Windows 10's Game DVR does have some requirements to run, accompanying a few bugs and limitations.

  • Hardware wise, you'll need one of these graphics cards to get it going: AMD 7900 series and newer, Intel HD Graphics 4000 and newer or an NVidia GTX 600 series and newer.
  • Game DVR can crash, and cause system instability if you're short on RAM. To fix this, press CTRL+ALT+DEL to open the Task Manager and then end the process called Broadcast DVR Server.
  • Game DVR won't display in certain games running in full-screen mode, this is possibly due to the game taking full control of the mouse. If you want to perform captures in these scenarios, you'll have to memorize your keybinds from the Game DVR settings menu.
  • Games running in full-screen exclusive mode are unable to generate screenshots. I was able to circumvent this limitation by running games in windowed mode.
  • Some games disable the Windows key to prevent accidental start menu openings, in these scenarios you'll have to allocate your own keybinds in the settings menu.
  • Sometimes clips recorded with Game DVR from full-screen mode may appear dark, this is a bug Microsoft are working to fix.
  • The mouse can become stuck after using the Game DVR bar, this is a known bug waiting on a fix.
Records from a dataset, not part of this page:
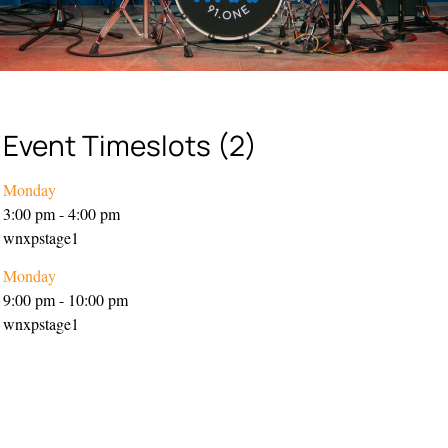
Event Timeslots (2)
Monday
3:00 pm
-
4:00 pm
wnxpstage1
Monday
9:00 pm
-
10:00 pm
wnxpstage1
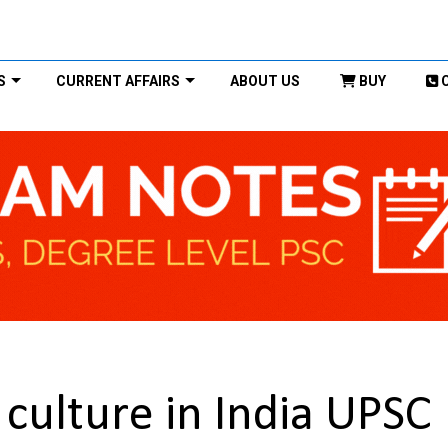
S
CURRENT AFFAIRS
ABOUT US
BUY
culture in India UPSC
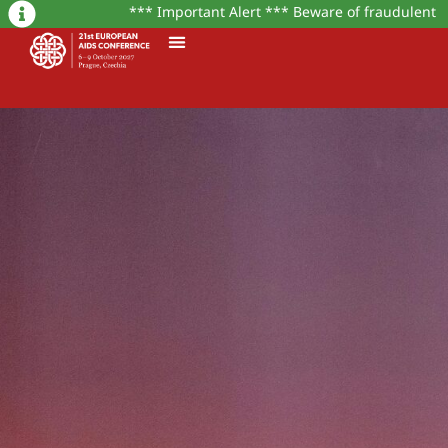
*** Important Alert *** Beware of fraudulent mess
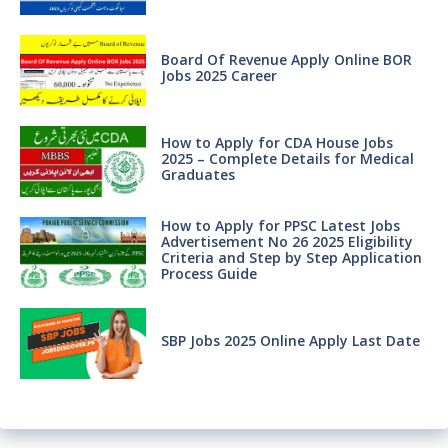
Board Of Revenue Apply Online BOR
Jobs 2025 Career
How to Apply for CDA House Jobs
2025 – Complete Details for Medical
Graduates
How to Apply for PPSC Latest Jobs
Advertisement No 26 2025 Eligibility
Criteria and Step by Step Application
Process Guide
SBP Jobs 2025 Online Apply Last Date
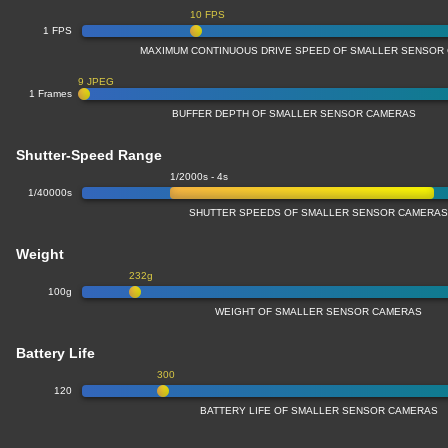
10 FPS
1 FPS
MAXIMUM CONTINUOUS DRIVE SPEED OF SMALLER SENSOR
9 JPEG
1 Frames
BUFFER DEPTH OF SMALLER SENSOR CAMERAS
Shutter-Speed Range
1/2000s - 4s
1/40000s
SHUTTER SPEEDS OF SMALLER SENSOR CAMERA
Weight
232g
100g
WEIGHT OF SMALLER SENSOR CAMERAS
Battery Life
300
120
BATTERY LIFE OF SMALLER SENSOR CAMERAS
Pressing ALT+Tab to switch out of the game and back is a temporary work-around.

Overall, Game DVR is another awesome Windows 10 feature

Game DVR has some bugs and limitations but generally, it's a pretty great feature. It's interesting how Game DVR is designed and marketed as a game capture tool, but works perfectly for capturing programs as well. Perhaps Microsoft should decouple it from the Xbox app and rename it to Screen DVR and market it more broadly.

What will you guys be using Game DVR for? For those who may remember, I propose a moment's silence for Fraps.